Really good that RE signed you off work. Give yourself time to recover - both physically and emotionally. We understand how much it hurts.

Regarding telling others, only both set of our parents, and SIL and one set of close family friends know. My Mum was just as devastated as I was during the last failed cycle. While everyone does try to be supportive, at the end of the day you have to remember they don't completely understand the pain. They just feel bad seeing us in pain. During my last cycle, tmt wasn't at the most convenient time to others and SIL suggested delaying our cycle saying its not a big deal and we should delay tmt by a year if needed. Its not her fault, she can't comprehend the extent of our emotional feelings. While I was bawling my eyes out after my BFN, my MIL just sat there - she offered a few comforting words for all of 1 min, then complete silence. Again, its not her fault, she doesn't understand the concept of IF and doesn't know what to tell me. I'm only giving you this as an example to show you how even when people care, they may not exactly be in a position to necessarily help.

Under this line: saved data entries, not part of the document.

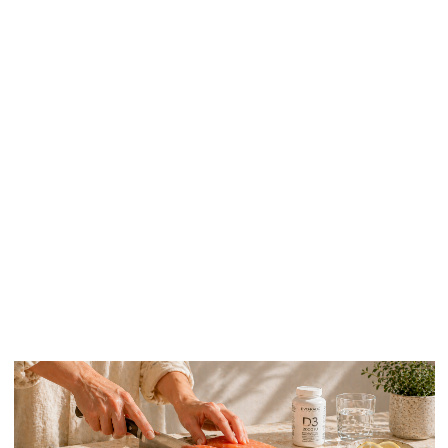
ДРУГИЕ СПОСОБЫ
ПОЛУЧИТЬ ВИТАМИН D
Недостаточно знать, в каких продуктах есть
витамин Д, так как для устранения
дефицита их недостаточно. Нужно
использовать и другие доступные источники
для решения проблемы.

On the other hand, the wife of this family friend is extremely supportive even though she has kids of her own. I too have thought that sometimes it would be nice to tell everyone directly about our IF but we decided it wasn't worth taking the risk. Apart from people being insensitive, there is the issue of people being judgemental. Not everyone is supportive and its difficult to pre judge people's reactions.

I think it also depends on how well you know the friends that you decide to tell. Good luck with making your decision.